C. Authorized Agents May be Required to Provide Proof of Authorization
The Final Regulations currently allow businesses to require consumers to provide the business with signed permission before an authorized agent can submit a request to know or request to delete on the consumer’s behalf. The Proposed Regulations would delete this provision and instead include a provision that would permit businesses to require authorized agents to provide “proof” that the consumer gave the authorized agent signed permission to submit requests to know and requests to delete on behalf of the consumer.
D. Key Takeaways from the Proposed Regulations
In the near term, businesses will want to consider the Proposed Regulations in conjunction with the CPRA to assess where there may be common ground and the potential that the AG’s interpretation of the CCPA could be updated by the Proposed Amendments.

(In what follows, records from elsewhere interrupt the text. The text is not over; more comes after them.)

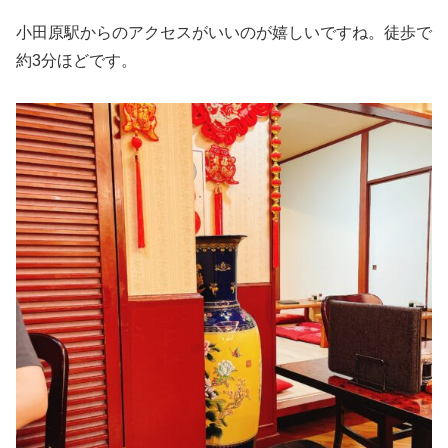
小田原駅からのアクセスがいいのが嬉しいですね。徒歩で
約3分ほどです。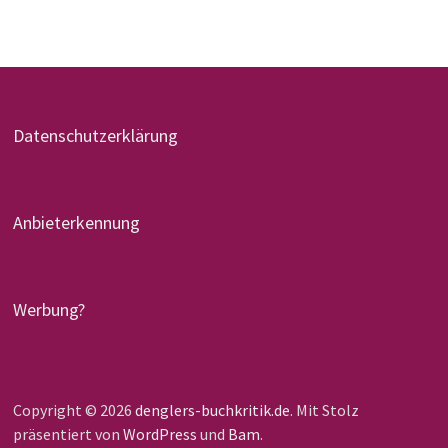
Datenschutzerklärung
Anbieterkennung
Werbung?
Copyright © 2026
denglers-buchkritik.de
. Mit Stolz
präsentiert von
WordPress
und
Bam
.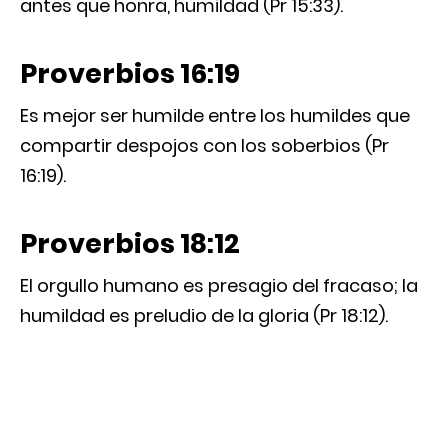
antes que honra, humildad (Pr 15:33).
Proverbios 16:19
Es mejor ser humilde entre los humildes que
compartir despojos con los soberbios (Pr
16:19).
Proverbios 18:12
El orgullo humano es presagio del fracaso; la
humildad es preludio de la gloria (Pr 18:12).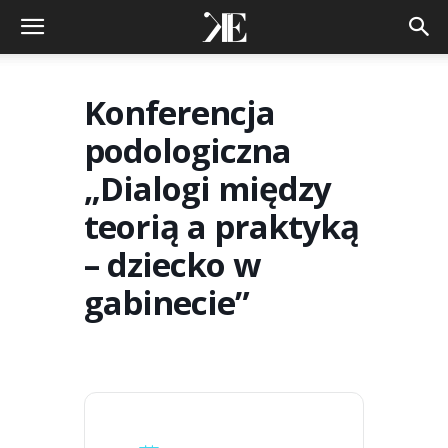
Konferencja
podologiczna
„Dialogi między
teorią a praktyką
– dziecko w
gabinecie”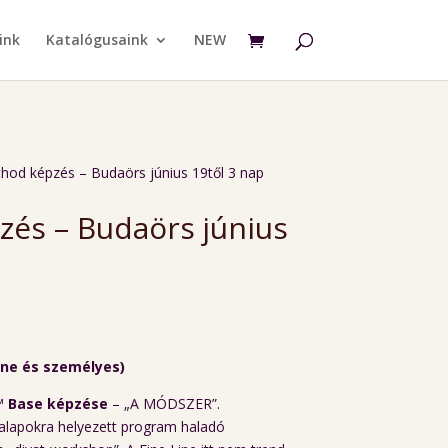
ink
Katalógusaink
NEW
thod képzés – Budaörs június 19től 3 nap
zés – Budaörs június
ine és személyes)
™ Base képzése
– „A MÓDSZER”.
 alapokra helyezett program haladó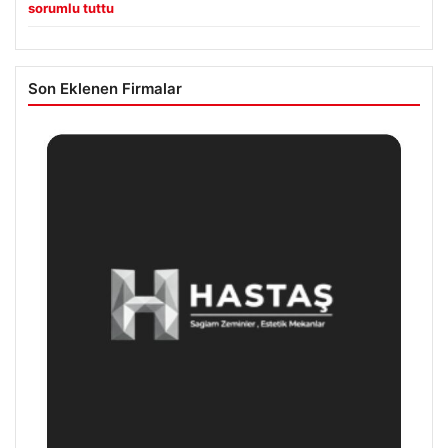
sorumlu tuttu
Son Eklenen Firmalar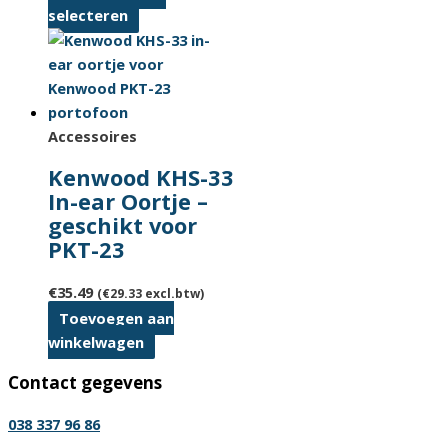
Dit
selecteren
product
heeft
meerdere
variaties.
Deze
Accessoires
optie
Kenwood KHS-33
kan
In-ear Oortje –
gekozen
geschikt voor
worden
PKT-23
op
de
€
35.49
(
€
29.33
excl.btw)
productpagina
Toevoegen aan
winkelwagen
Contact gegevens
038 337 96 86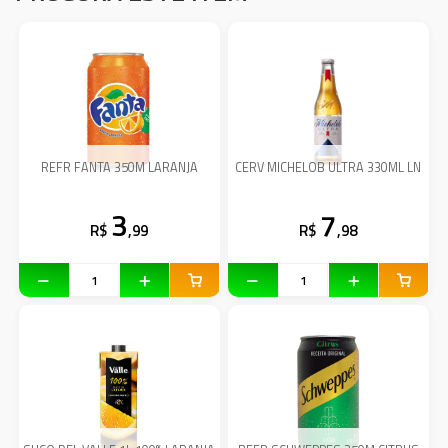
REFR FANTA 350M LARANJA
CERV MICHELOB ULTRA 330ML LN
3
7
R$
,99
R$
,98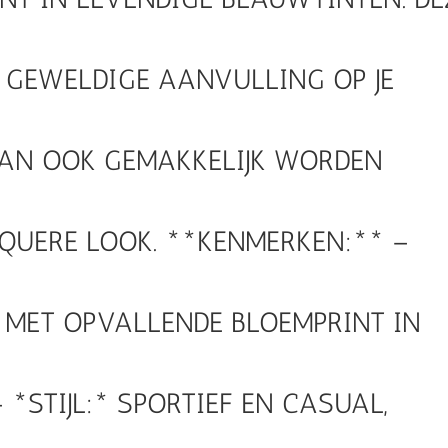
N GEWELDIGE AANVULLING OP JE
KAN OOK GEMAKKELIJK WORDEN
QUERE LOOK. **KENMERKEN:** –
 MET OPVALLENDE BLOEMPRINT IN
*STIJL:* SPORTIEF EN CASUAL,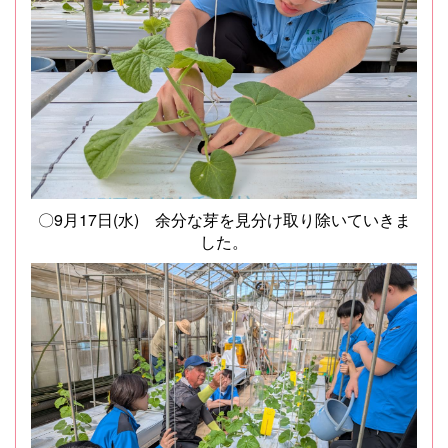
〇9月17日(水) 余分な芽を見分け取り除いていきま
した。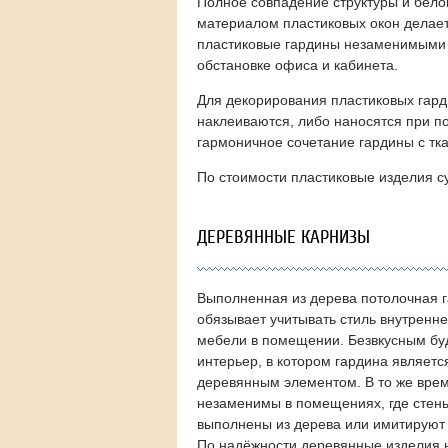
Полное совпадение структуры и белог
материалом пластиковых окон делае
пластиковые гардины незаменимыми 
обстановке офиса и кабинета.
Для декорирования пластиковых гар
наклеиваются, либо наносятся при п
гармоничное сочетание гардины с тка
По стоимости пластиковые изделия 
ДЕРЕВЯННЫЕ КАРНИЗЫ
Выполненная из дерева потолочная 
обязывает учитывать стиль внутренне
мебели в помещении.
Безвкусным бу
интерьер, в котором гардина являет
деревянным элементом.
В то же вре
незаменимы в помещениях, где стены
выполнены из дерева или имитируют 
По надёжности деревянные изделия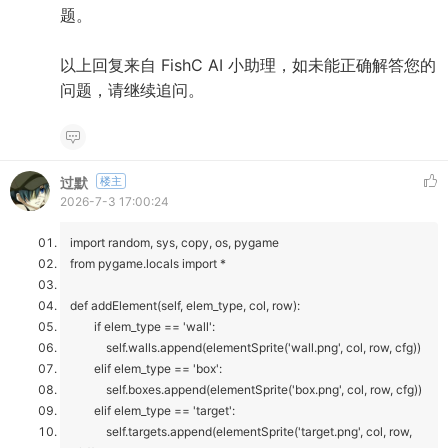
题。
以上回复来自 FishC AI 小助理，如未能正确解答您的
问题，请继续追问。
过默
楼主
2026-7-3 17:00:24
import random, sys, copy, os, pygame
from pygame.locals import *
def addElement(self, elem_type, col, row):
if elem_type == 'wall':
self.walls.append(elementSprite('wall.png', col, row, cfg))
elif elem_type == 'box':
self.boxes.append(elementSprite('box.png', col, row, cfg))
elif elem_type == 'target':
self.targets.append(elementSprite('target.png', col, row,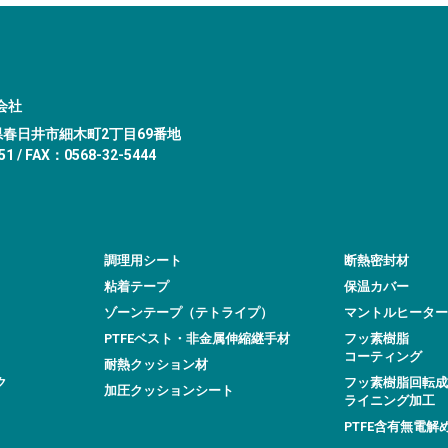
会社
愛知県春日井市細木町2丁目69番地
1 / FAX：0568-32-5444
調理用シート
断熱密封材
粘着テープ
保温カバー
ゾーンテープ（テトライプ）
マントルヒーター
PTFEベスト・非金属伸縮継手材
フッ素樹脂
コーティング
耐熱クッション材
ク
フッ素樹脂回転成
加圧クッションシート
ライニング加工
PTFE含有無電解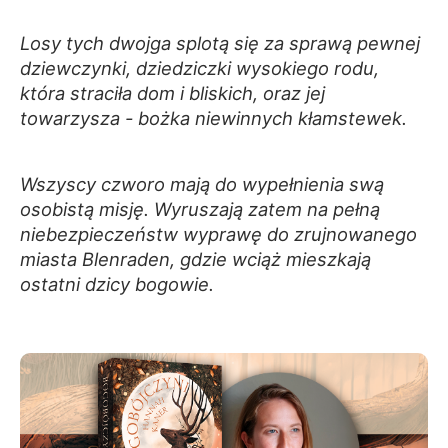
Losy tych dwojga splotą się za sprawą pewnej
dziewczynki, dziedziczki wysokiego rodu,
która straciła dom i bliskich, oraz jej
towarzysza - bożka niewinnych kłamstewek.
Wszyscy czworo mają do wypełnienia swą
osobistą misję. Wyruszają zatem na pełną
niebezpieczeństw wyprawę do zrujnowanego
miasta Blenraden, gdzie wciąż mieszkają
ostatni dzicy bogowie.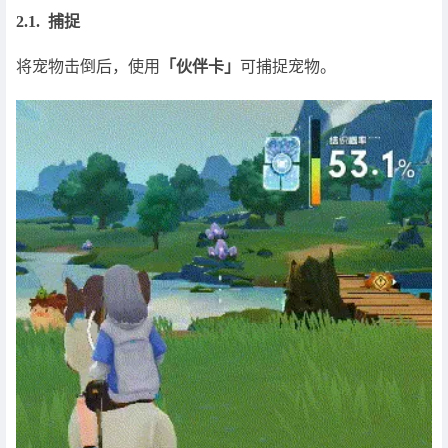
2.1. 捕捉
将宠物击倒后，使用
「伙伴卡」
可捕捉宠物。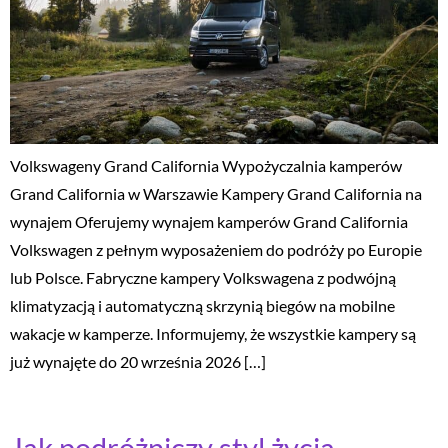
Volkswageny Grand California Wypożyczalnia kamperów
Grand California w Warszawie Kampery Grand California na
wynajem Oferujemy wynajem kamperów Grand California
Volkswagen z pełnym wyposażeniem do podróży po Europie
lub Polsce. Fabryczne kampery Volkswagena z podwójną
klimatyzacją i automatyczną skrzynią biegów na mobilne
wakacje w kamperze. Informujemy, że wszystkie kampery są
już wynajęte do 20 września 2026 […]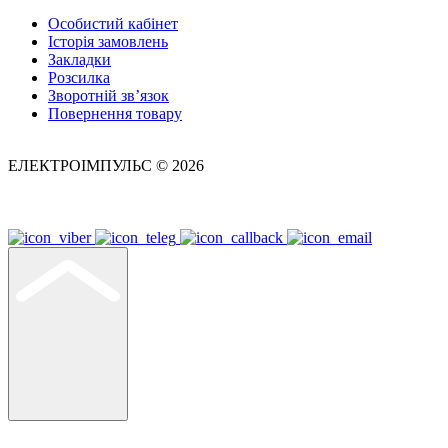
Особистий кабінет
Історія замовлень
Закладки
Розсилка
Зворотній зв’язок
Повернення товару
ЕЛЕКТРОІМПУЛЬС © 2026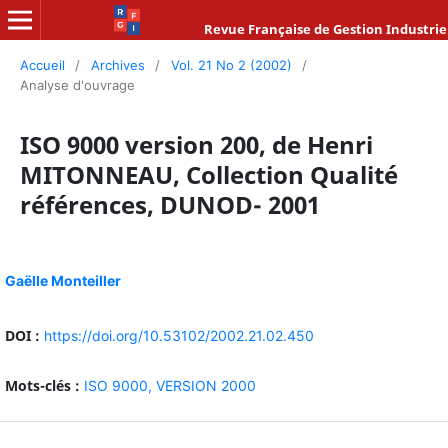
Revue Française de Gestion Industrie
Accueil
/
Archives
/
Vol. 21 No 2 (2002)
/
Analyse d'ouvrage
ISO 9000 version 200, de Henri
MITONNEAU, Collection Qualité
références, DUNOD- 2001
Gaëlle Monteiller
DOI :
https://doi.org/10.53102/2002.21.02.450
Mots-clés :
ISO 9000,
VERSION 2000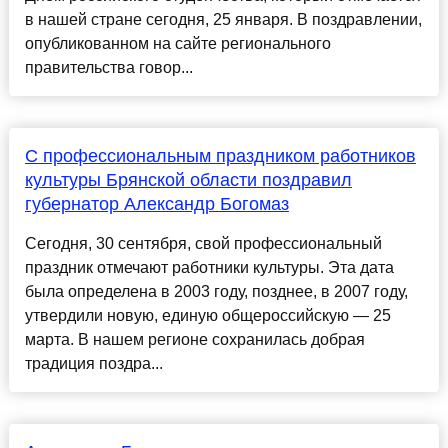
в нашей стране сегодня, 25 января. В поздравлении,
опубликованном на сайте регионального
правительства говор...
С профессиональным праздником работников
культуры Брянской области поздравил
губернатор Александр Богомаз
Сегодня, 30 сентября, свой профессиональный
праздник отмечают работники культуры. Эта дата
была определена в 2003 году, позднее, в 2007 году,
утвердили новую, единую общероссийскую — 25
марта. В нашем регионе сохранилась добрая
традиция поздра...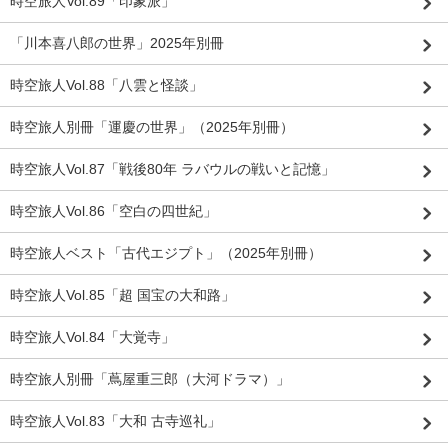
時空旅人Vol.89「印象派」
「川本喜八郎の世界」2025年別冊
時空旅人Vol.88「八雲と怪談」
時空旅人別冊「運慶の世界」（2025年別冊）
時空旅人Vol.87「戦後80年 ラバウルの戦いと記憶」
時空旅人Vol.86「空白の四世紀」
時空旅人ベスト「古代エジプト」（2025年別冊）
時空旅人Vol.85「超 国宝の大和路」
時空旅人Vol.84「大覚寺」
時空旅人別冊「蔦屋重三郎（大河ドラマ）」
時空旅人Vol.83「大和 古寺巡礼」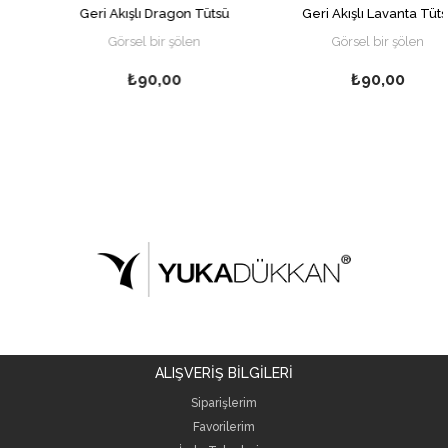
Geri Akışlı Dragon Tütsü
Geri Akışlı Lavanta Tütsü
Görsel bir şölen
Görsel bir şölen
₺90,00
₺90,00
ALIŞVERİŞ BİLGİLERİ
Siparişlerim
Favorilerim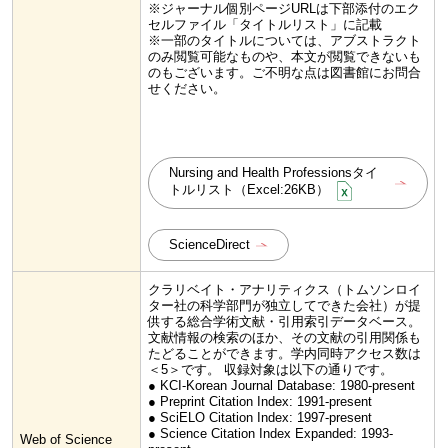
※ジャーナル個別ページURLは下部添付のエク
セルファイル「タイトルリスト」に記載
※一部のタイトルについては、アブストラクト
のみ閲覧可能なものや、本文が閲覧できないも
のもございます。ご不明な点は図書館にお問合
せください。
Nursing and Health Professionsタイ
トルリスト（Excel:26KB）
ScienceDirect
クラリベイト・アナリティクス（トムソンロイ
ター社の科学部門が独立してできた会社）が提
供する総合学術文献・引用索引データベース。
文献情報の検索のほか、その文献の引用関係も
たどることができます。学内同時アクセス数は
＜5＞です。 収録対象は以下の通りです。
● KCI-Korean Journal Database: 1980-present
● Preprint Citation Index: 1991-present
● SciELO Citation Index: 1997-present
● Science Citation Index Expanded: 1993-
Web of Science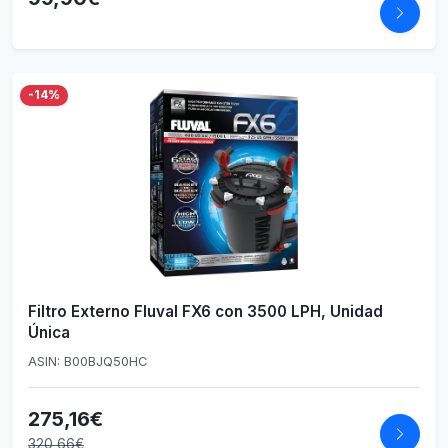
-14%
Filtro Externo Fluval FX6 con 3500 LPH, Unidad
Única
ASIN: B00BJQ50HC
275,16€
320,66€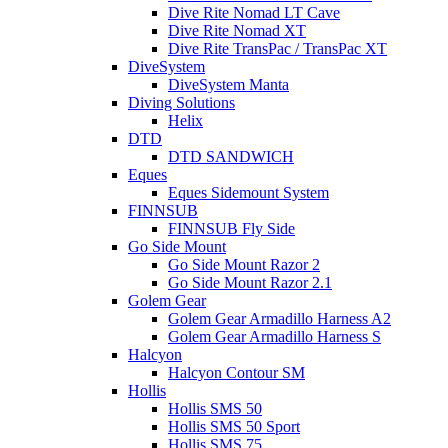
Dive Rite Nomad LT Cave
Dive Rite Nomad XT
Dive Rite TransPac / TransPac XT
DiveSystem
DiveSystem Manta
Diving Solutions
Helix
DTD
DTD SANDWICH
Eques
Eques Sidemount System
FINNSUB
FINNSUB Fly Side
Go Side Mount
Go Side Mount Razor 2
Go Side Mount Razor 2.1
Golem Gear
Golem Gear Armadillo Harness A2
Golem Gear Armadillo Harness S
Halcyon
Halcyon Contour SM
Hollis
Hollis SMS 50
Hollis SMS 50 Sport
Hollis SMS 75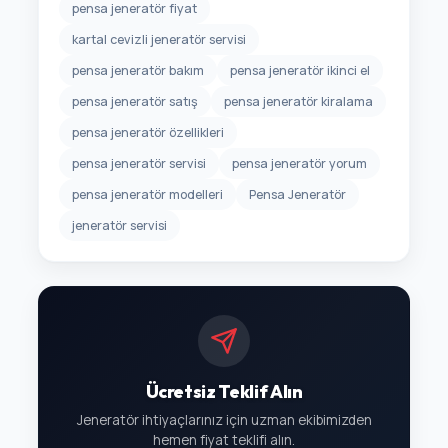
pensa jeneratör fiyat
kartal cevizli jeneratör servisi
pensa jeneratör bakım
pensa jeneratör ikinci el
pensa jeneratör satış
pensa jeneratör kiralama
pensa jeneratör özellikleri
pensa jeneratör servisi
pensa jeneratör yorum
pensa jeneratör modelleri
Pensa Jeneratör
jeneratör servisi
Ücretsiz Teklif Alın
Jeneratör ihtiyaçlarınız için uzman ekibimizden
hemen fiyat teklifi alın.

In particular, businesses will want to:
- Review offline data collection (including over the phone, or via mail) of information belonging to California residents. If such information is sold, start thinking about how to deliver a Notice of Right to Opt-Out in an offline format;
- Review the language used in the Notice of Right to Opt-Out to ensure it is not misleading and consider now if it would be possible to implement a combined notice of right to limit sharing of sensitive data and right to opt out of sale (as the CPRA seems to permit);
- Revisit processes for submitting opt-outs and opt-ins to ensure that those processes would meet the requirements for ease, accessibility and “number of clicks” that are set forth in the Proposed Regulations, and begin thinking about modifications to the process if it does not meet the proposed standards; and
- Consider whether the company is positioned to revise its public-facing CCPA disclosures if the Proposed Regulations are adopted.
As seen with California’s early adoption of its data breach law, “as goes California, so goes the country.” As a result, the CPRA, in addition to having already influenced state law, is likely to influence comprehensive federal privacy legislation put forward by the newly elected Biden administration. Therefore, companies will want to stay informed and remain agile in their approaches to complying with California’s evolving privacy legal landscape. We will provide further updates as the status of the Proposed Regulations and the scope and impact of the CPRA come into sharper focus.